Man who helped recruit players into a sprawling NCAA basketball point-shaving scheme pleads guilty
Smith admitted recruiting players to underperform in over 29 NCAA games, involving 39 players and 17 teams, defrauding sportsbooks with millions in wagers, prosecutors said.
- On Mar 9, 2026, Jalen Smith, 30-year-old Charlotte resident, pleaded guilty in federal court in Philadelphia to wire fraud, bribery and illegal possession of a firearm, becoming the first of 26 defendants in the scheme.
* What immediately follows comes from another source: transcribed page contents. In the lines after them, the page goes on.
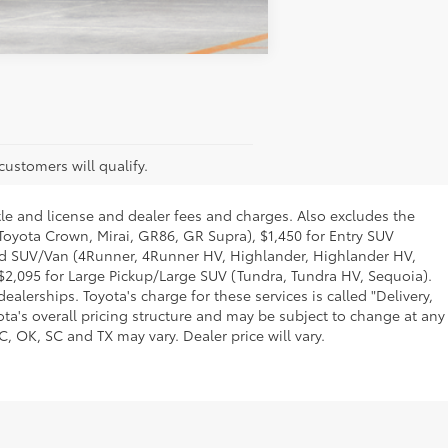
Compare Vehicle
customers will qualify.
tle and license and dealer fees and charges. Also excludes the
 Toyota Crown, Mirai, GR86, GR Supra), $1,450 for Entry SUV
Mid SUV/Van (4Runner, 4Runner HV, Highlander, Highlander HV,
$2,095 for Large Pickup/Large SUV (Tundra, Tundra HV, Sequoia).
alerships. Toyota's charge for these services is called "Delivery,
ta's overall pricing structure and may be subject to change at any
, OK, SC and TX may vary. Dealer price will vary.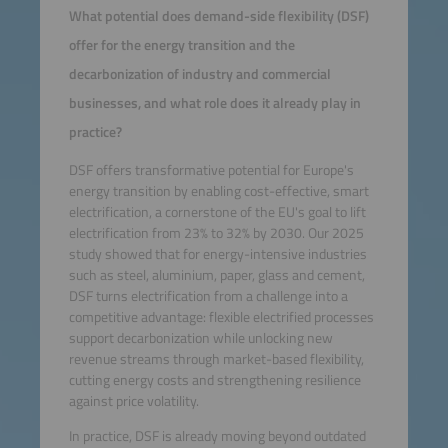
What potential does demand-side flexibility (DSF)
offer for the energy transition and the
decarbonization of industry and commercial
businesses, and what role does it already play in
practice?
DSF offers transformative potential for Europe's
energy transition by enabling cost-effective, smart
electrification, a cornerstone of the EU's goal to lift
electrification from 23% to 32% by 2030. Our 2025
study showed that for energy-intensive industries
such as steel, aluminium, paper, glass and cement,
DSF turns electrification from a challenge into a
competitive advantage: flexible electrified processes
support decarbonization while unlocking new
revenue streams through market-based flexibility,
cutting energy costs and strengthening resilience
against price volatility.
In practice, DSF is already moving beyond outdated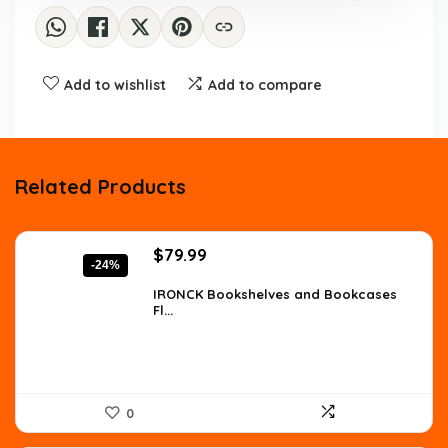
Add to wishlist
Add to compare
Related Products
Original
Current
$
79.99
-24%
price
price
was:
is:
IRONCK Bookshelves and Bookcases
Fl...
$105.59.
$79.99.
0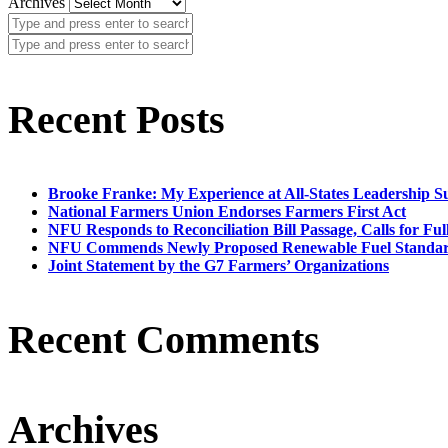
Archives
Recent Posts
Brooke Franke: My Experience at All-States Leadership 
National Farmers Union Endorses Farmers First Act
NFU Responds to Reconciliation Bill Passage, Calls for Ful
NFU Commends Newly Proposed Renewable Fuel Standar
Joint Statement by the G7 Farmers’ Organizations
Recent Comments
Archives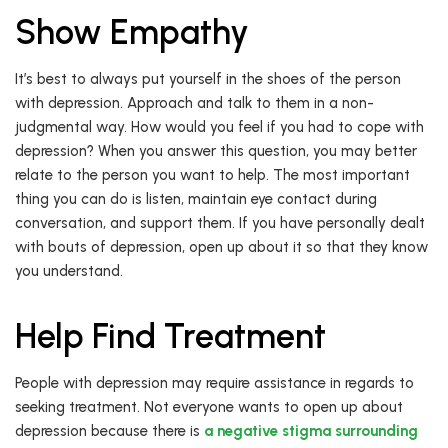
Show Empathy
It’s best to always put yourself in the shoes of the person
with depression. Approach and talk to them in a non-
judgmental way. How would you feel if you had to cope with
depression? When you answer this question, you may better
relate to the person you want to help. The most important
thing you can do is listen, maintain eye contact during
conversation, and support them. If you have personally dealt
with bouts of depression, open up about it so that they know
you understand.
Help Find Treatment
People with depression may require assistance in regards to
seeking treatment. Not everyone wants to open up about
depression because there is
a negative stigma surrounding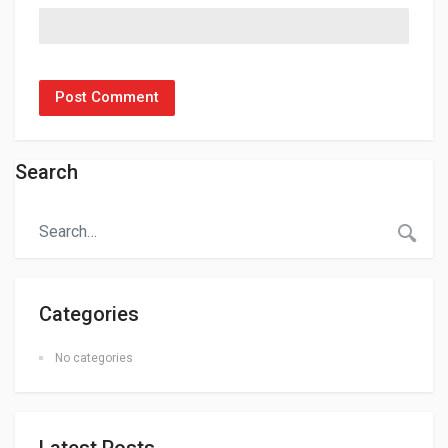
Search
Categories
No categories
Latest Posts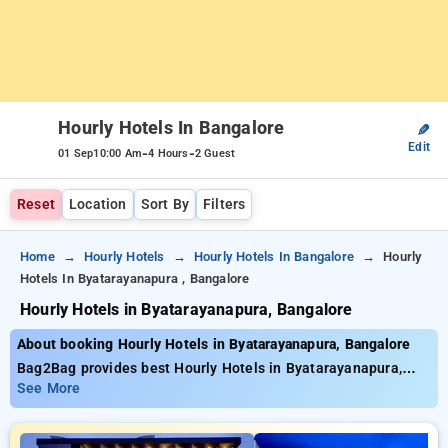
Hourly Hotels In Bangalore
✎
Edit
-
-
01 Sep
10:00 Am
4 Hours
2 Guest
Reset
Location
Sort By
Filters
Home
Hourly Hotels
Hourly Hotels In Bangalore
Hourly
Hotels In Byatarayanapura , Bangalore
Hourly Hotels in Byatarayanapura, Bangalore
About booking Hourly Hotels in Byatarayanapura, Bangalore
Bag2Bag provides best Hourly Hotels in Byatarayanapura,
Bangalore. Choose from 474 carefully selected Hourly Hotels
See More
in byatarayanapura, bangalore. Book Hourly Hotels with
everyday low prices starts from INR 798. Upto 81% discount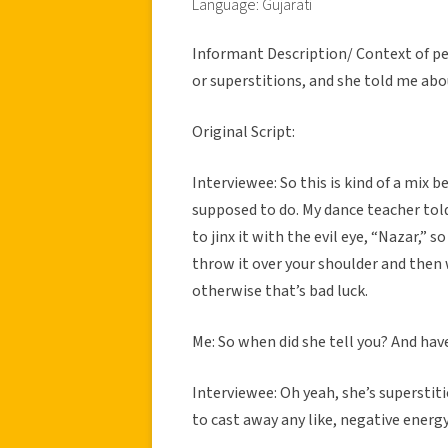
Language: Gujarati
Informant Description/ Context of per
or superstitions, and she told me ab
Original Script:
Interviewee: So this is kind of a mix
supposed to do. My dance teacher told
to jinx it with the evil eye, “Nazar,” 
throw it over your shoulder and then 
otherwise that’s bad luck.
Me: So when did she tell you? And hav
Interviewee: Oh yeah, she’s superstiti
to cast away any like, negative energy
- Prosecutors say the scheme started when fixers recruited players to underperform during the 2023-2024 and 2024-2025 NCAA men's basketball seasons after two games in the Chinese Basketball Association, 2023.
- Records show the scheme involved more than 39 players on more than 17 NCAA Division I men's basketball teams, with payments typically $10,000 to $30,000 per game and the $32,000 delivery in Louisiana.
- When the indictment was unsealed in January it named 17 former college basketball players and four active players, and prosecutors say fixers bet against teams defrauding sportsbooks and other bettors; bribery, wire fraud and firearms charges carry up to 5, 20, and 20 years respectively.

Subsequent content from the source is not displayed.